# Which one is the best John Deere tractor ?



## mikeradd (Jul 2, 2014)

Hello TF Members,

I am new to the TractorForum.com and thank you TF.

I am conducting a survey to know best John Deere tractors from different individuals who own or know john deere tractors better and could tell us which one among the following are best. Every vote is valuable to me. 

http://www.surveygizmo.com/s3/1717162/John-Deere-Tractors

Please follow the link and submit your answers. Thanks in advance. 
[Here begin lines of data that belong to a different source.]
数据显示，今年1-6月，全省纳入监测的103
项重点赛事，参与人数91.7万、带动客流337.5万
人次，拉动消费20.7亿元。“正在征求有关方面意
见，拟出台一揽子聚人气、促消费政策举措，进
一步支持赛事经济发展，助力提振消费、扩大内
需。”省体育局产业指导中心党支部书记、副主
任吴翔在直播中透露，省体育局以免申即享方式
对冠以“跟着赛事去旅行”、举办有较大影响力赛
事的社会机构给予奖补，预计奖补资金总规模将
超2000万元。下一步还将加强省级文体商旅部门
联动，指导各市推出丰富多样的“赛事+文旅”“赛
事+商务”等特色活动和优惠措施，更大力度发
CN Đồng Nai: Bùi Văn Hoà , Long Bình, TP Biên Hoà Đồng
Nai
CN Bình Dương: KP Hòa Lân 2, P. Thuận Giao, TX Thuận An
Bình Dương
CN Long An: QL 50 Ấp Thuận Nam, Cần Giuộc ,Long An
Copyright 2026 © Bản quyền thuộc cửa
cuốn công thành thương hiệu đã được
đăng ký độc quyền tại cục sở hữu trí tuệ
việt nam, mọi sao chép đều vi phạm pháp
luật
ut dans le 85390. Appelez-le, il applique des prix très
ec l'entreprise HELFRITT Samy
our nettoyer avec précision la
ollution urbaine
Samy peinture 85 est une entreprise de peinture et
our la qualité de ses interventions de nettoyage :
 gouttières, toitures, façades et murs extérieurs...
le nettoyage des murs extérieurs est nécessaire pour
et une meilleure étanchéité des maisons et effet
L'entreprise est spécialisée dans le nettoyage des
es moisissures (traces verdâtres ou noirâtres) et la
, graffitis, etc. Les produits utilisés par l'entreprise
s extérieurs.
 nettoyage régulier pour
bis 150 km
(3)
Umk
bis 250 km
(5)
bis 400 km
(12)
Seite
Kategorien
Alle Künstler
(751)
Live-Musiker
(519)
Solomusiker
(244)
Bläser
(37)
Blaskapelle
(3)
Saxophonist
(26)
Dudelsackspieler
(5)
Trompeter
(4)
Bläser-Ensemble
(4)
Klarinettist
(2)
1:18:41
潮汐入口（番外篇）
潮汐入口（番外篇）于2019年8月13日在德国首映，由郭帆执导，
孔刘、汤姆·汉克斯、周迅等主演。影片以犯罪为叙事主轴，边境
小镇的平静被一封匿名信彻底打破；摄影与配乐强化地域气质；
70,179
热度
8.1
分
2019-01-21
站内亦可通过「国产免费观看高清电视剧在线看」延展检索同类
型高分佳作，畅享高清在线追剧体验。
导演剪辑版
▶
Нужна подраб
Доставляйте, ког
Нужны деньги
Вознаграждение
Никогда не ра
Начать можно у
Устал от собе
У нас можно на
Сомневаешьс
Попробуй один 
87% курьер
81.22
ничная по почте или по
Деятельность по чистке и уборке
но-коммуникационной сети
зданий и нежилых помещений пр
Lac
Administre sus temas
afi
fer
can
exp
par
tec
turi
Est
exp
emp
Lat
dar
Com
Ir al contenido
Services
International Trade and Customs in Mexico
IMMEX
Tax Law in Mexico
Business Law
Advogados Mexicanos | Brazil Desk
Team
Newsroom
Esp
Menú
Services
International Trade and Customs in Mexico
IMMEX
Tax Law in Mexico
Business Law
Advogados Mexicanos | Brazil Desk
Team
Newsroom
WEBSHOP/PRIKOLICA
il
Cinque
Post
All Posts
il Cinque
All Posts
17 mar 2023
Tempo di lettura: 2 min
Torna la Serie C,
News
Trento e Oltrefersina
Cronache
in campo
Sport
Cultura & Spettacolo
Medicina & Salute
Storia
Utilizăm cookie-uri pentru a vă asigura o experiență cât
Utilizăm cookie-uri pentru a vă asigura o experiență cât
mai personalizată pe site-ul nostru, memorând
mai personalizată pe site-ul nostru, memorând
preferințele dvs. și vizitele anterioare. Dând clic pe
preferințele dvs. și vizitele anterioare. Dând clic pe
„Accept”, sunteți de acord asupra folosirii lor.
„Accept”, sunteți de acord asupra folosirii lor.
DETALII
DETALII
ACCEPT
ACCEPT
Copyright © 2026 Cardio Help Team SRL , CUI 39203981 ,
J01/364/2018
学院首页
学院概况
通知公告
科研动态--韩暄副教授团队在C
Also please let me know if I have missed any of the tractor I should include in the options. 

Good day all!
Mahynder


----------



## ben70b (Aug 29, 2012)

Interesting choices you have there, I think most two cylinder guys would vote for the 730 but I've herd a lot of old farmers claim the 4020 was the bust tractor ever made. The 4020 we have on the farm seems to be bullet proof. I think grandpa has had it over thirty years and up til about ten years ago he still planted corn with it. I'm surprised you don't have the 4440 on your list. Most of my generation consider it the best tractor Deere made and many are still using them as planter tractors. Deere claims the 4440 was the least worked on tractor in their shops. We plant over 900 acres with one every year and this may be it's last year, retiring only based on size and technology. I see you have an lp tractor and a high crop on your list. Maybe your list is based on best john Deere tractor to look at?


Would you rather pay a buck for a burger or eat a free sh!t sandwich?


----------



## mikeradd (Jul 2, 2014)

Hello Ben, Thank you very much for taking time and participating in my poll. Yes you are right. I have been conducting this survey on couple of other forums also and turned out 730 got most votes. And yes I will include 4440 in my next survey and this survey is for one of my company's experiment. I am not into farming but my dad works on some commercial agriculture crops every year.


----------



## MBTRAC (May 28, 2012)

Agreed JD4440 hands down & closely followed by the JD6030 . 

And the worst JD8440 an absolute heap of junk.


----------



## ben70b (Aug 29, 2012)

I've never been exposed to the 6030, I would like the opportunity to run one someday, I guess you speak of the 8440 four wheel drive? I've never herd anything good about the 8430 4x4 either


Sent from my iPhone using Tractor Forum


----------